Kenzo Oshima is currently Permanent Representative of Japan to the United Nations. He was previously appointed under-secretary-general for humanitarian affairs and emergency relief coordinator in January 2001. He came to the UN Office for the Coordination of Humanitarian Affairs (OCHA) from Japan’s diplomatic service. Mr. Oshima previously served as executive director of the Secretariat for International Peace Cooperation Headquarters in the Office of the Prime Minister of Japan where he was responsible for Japan’s emergency humanitarian and peacekeeping assistance programs.  Before that, he was in charge of Japan’s foreign assistance program as director general of the Foreign Ministry’s Economic Cooperation Bureau and managing director of the Japan International Cooperation Agency (JICA). Mr. Oshima’s career in international affairs includes postings in France, India, Australia, and in New York at the Permanent Mission of Japan to the United Nations and as political minister at the Japanese Embassy in Washington.

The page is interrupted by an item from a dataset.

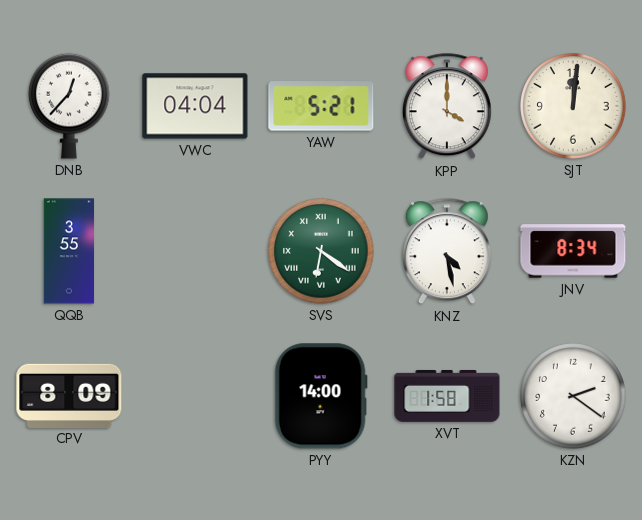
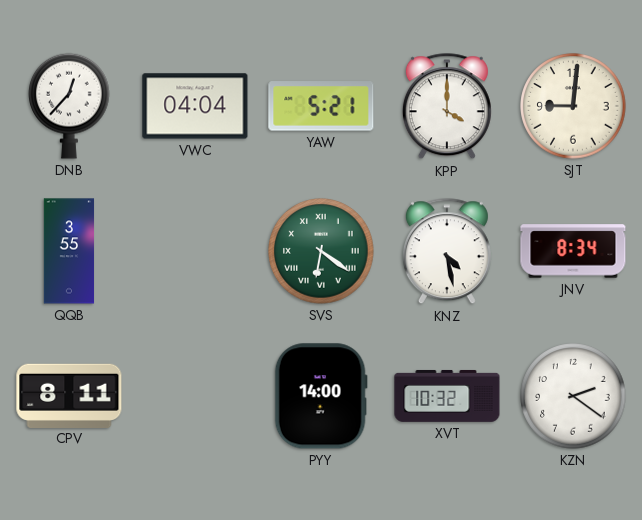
SJT: 12:01 -> 9:01
CPV: 8:09 -> 8:11
XVT: 1:58 -> 10:32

Robert M. Immerman retired from the U.S. Foreign Service in 1990 with the rank of minister counselor. He directs the Institute's Professional Fellows program and the lunch lecture series, and he advises Institute students on summer internship programs in Japan. He is a visiting professor at Himeji Dokkyo University in Japan, where he lectures twice a year on international organizations and on East Asia in world politics. He has also organized a U.S.-Japan joint research project, "Prospects for Greater Collaboration between the United States and Japan in the UN System," which has issued policy recommendations to the governments of both nations.

Hugh Patrick is the director of the Center on Japanese Economy and Business at Columbia Business School, co-director of Columbia’s APEC Study Center, and R.D. Calkins Professor of International Business Emeritus. He joined the Columbia faculty in 1984 after some years as Professor of Economics and Director of the Economic Growth Center at Yale University. He is a specialist on the Japanese economy and on Asia-Pacific economic relations. His major fields of published research, which include 16 books and some 60 articles and essays, are macroeconomic performance and policy, banking and financial markets, government-business relations and Japan-United States economic relations. He is a member of various professional associations and the Council on Foreign Relations. His most recent book, co-authored and co-edited with Takatoshi Ito and David Weinstein, is Reviving Japan’s Economy: Problems and Prescriptions (MIT Press, September 2005). He has been awarded Guggenheim and Fulbright fellowships and the Ohira Prize, and he has been a visiting professor at Hitotsubashi University, University of Tokyo and University of Bombay. He completed his BA at Yale University in 1951, earned MA degrees in Japanese Studies (1955) and Economy (1957) and the PhD in Economics at the University of Michigan in 1960.